While functional compilers for languages such as OCaml and Haskell do
have the notion of a uniform representation, they also put effort into
unboxing intermediate results. If you write (x+y)*z
in Haskell,
it’s not actually going to heap-allocate the result of x+y
just to
immediately read it afterwards. (Well, depending on whether you’re
adding together values of particularly fancy types.) For strict
languages this kind of local unboxing is not so difficult, although
Haskell being lazy also has to perform strictness analysis to ensure
that it is not compromising on laziness, as
thunks must be boxed.
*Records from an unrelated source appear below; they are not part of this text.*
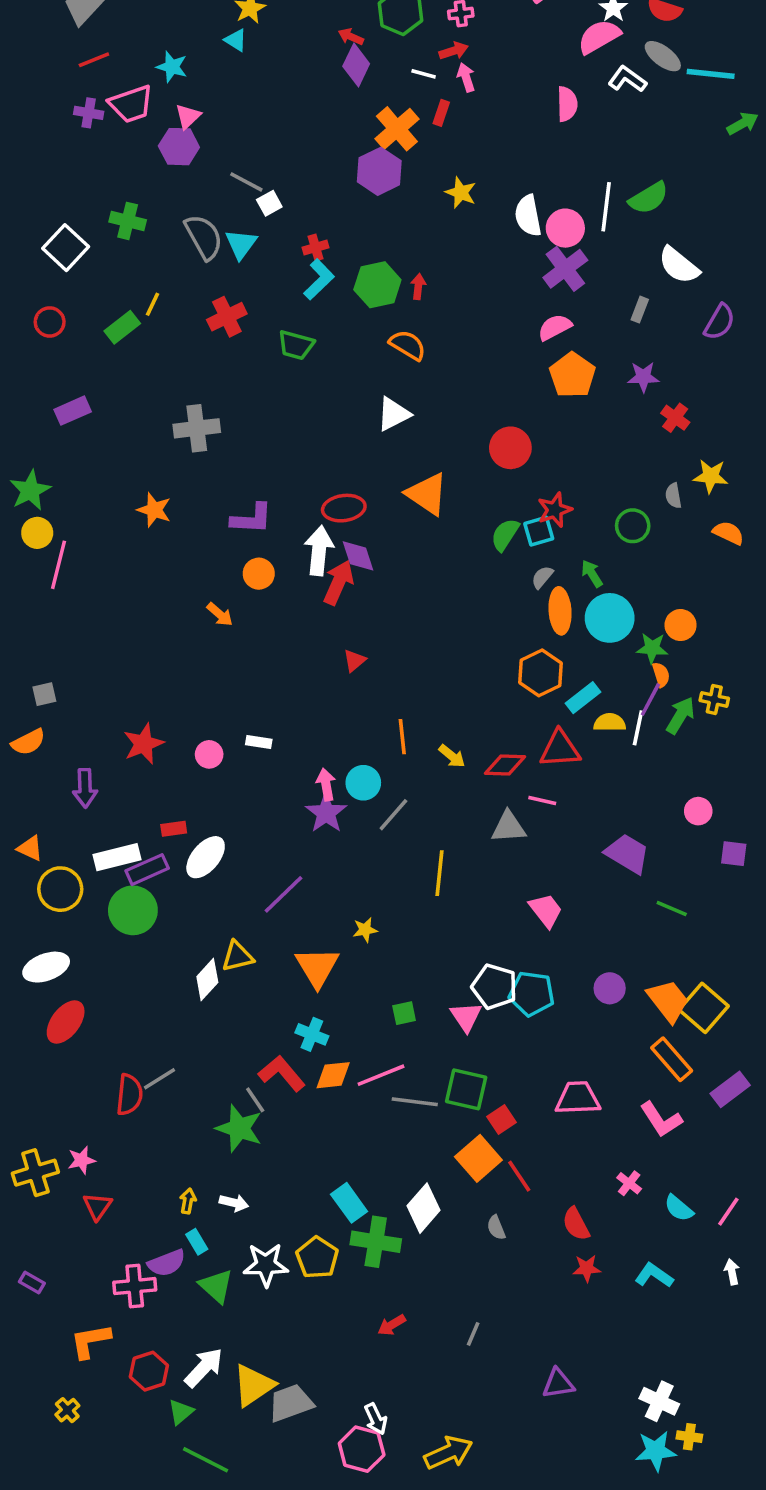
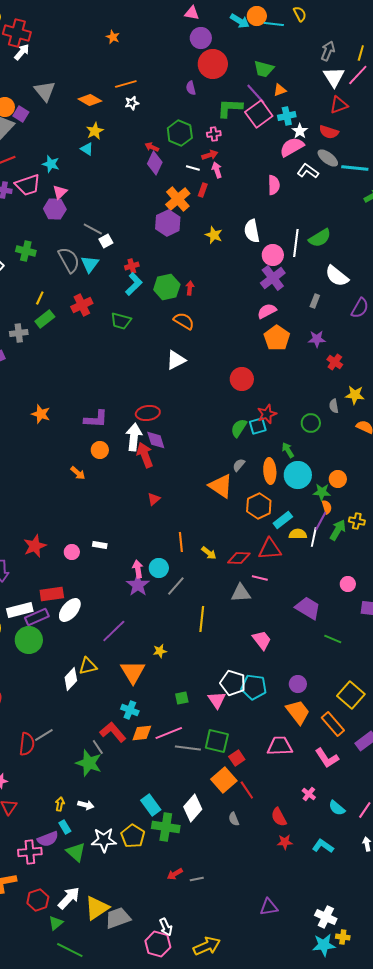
white semicircle: (528, 216) -> (252, 231), moved
green rectangle: (122, 327) -> (45, 319), moved
gray cross: (197, 428) -> (19, 333), moved, size x0.7
orange triangle: (427, 494) -> (221, 486), moved
gray semicircle: (542, 577) -> (239, 465), moved
red arrow: (338, 582) -> (145, 455), turned -45
red rectangle: (174, 829) -> (52, 594), size x1.6
orange trapezoid: (668, 1001) -> (298, 712), moved
gray line: (473, 1334) -> (197, 879), moved, turned 56

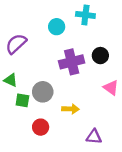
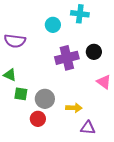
purple semicircle: (16, 44) -> (15, 41), turned -130
gray circle: (43, 92) -> (45, 99), moved
yellow arrow: (70, 109) -> (74, 108), moved

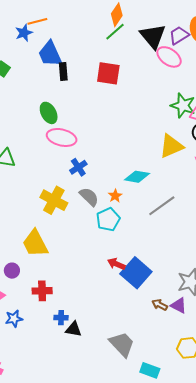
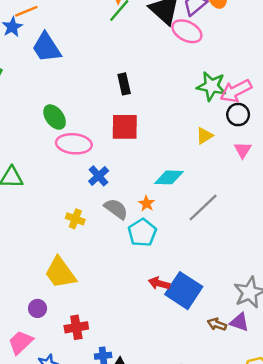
black rectangle: (63, 72) -> (124, 84), moved
red square: (108, 73) -> (125, 127), moved
yellow triangle: (171, 146) -> (204, 136), size x0.6
yellow cross: (54, 200) -> (75, 219), size x0.6

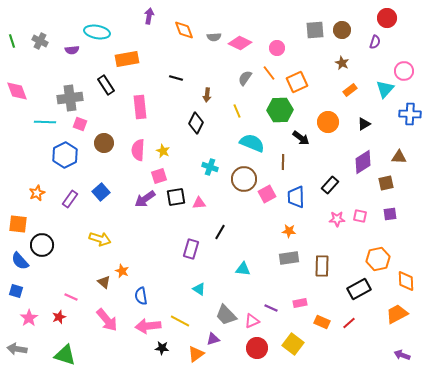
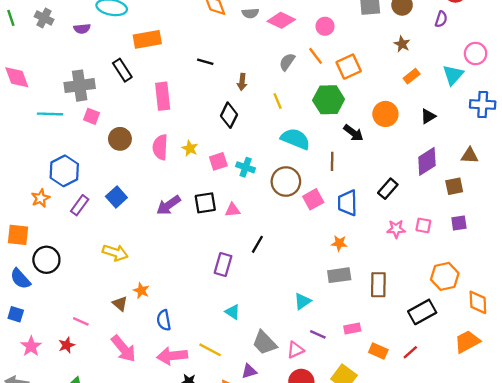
blue hexagon: (65, 155) -> (64, 171), moved
pink square: (159, 176) -> (218, 161), moved
cyan triangle: (243, 269) -> (302, 301), moved, turned -42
Most of
these languages also provide some support for explicitly working with
unboxed data (GHC even has polymorphism for unboxed
values).
Futhark isn’t the only functional compiler to take the monomorphic whole-program optimising approach. MLton is a production-ready compiler for Standard ML that also does it this way, and while the compile times are certainly very long by most standards, they are not unusably so - for example, MLton can compile the 100k line MLKit in about 20 minutes.
While the description of arrays above is correct in that array
elements are stored unboxed, I was intentionally vague about their
exact layout. This is because the Futhark compiler is at liberty to
arrange the precise element order in whatever way it wishes - whether
row or
column-major,
or a mixture, depending on what it decides is most efficient given how
the array is eventually used. It may even decide to duplicate an
array and store it twice in two different layouts, in case it is
simultaneously traversed in two different ways that cannot be
efficiently handled with a single layout. Slicing operations such as
A[:,0]
(which extracts the first column of an array) may also lead
to elements that are not consecutive in memory at all - again, it
depends on how the compiler decided A
should be stored in memory,
and whether it decides to make the slice a copy rather than merely a
delayed “view”.
Take care not to confuse the precise in-memory layout (which is an implementation detail) with the representation used for interacting with Futhark arrays via the C API, which always uses logical row-major ordering.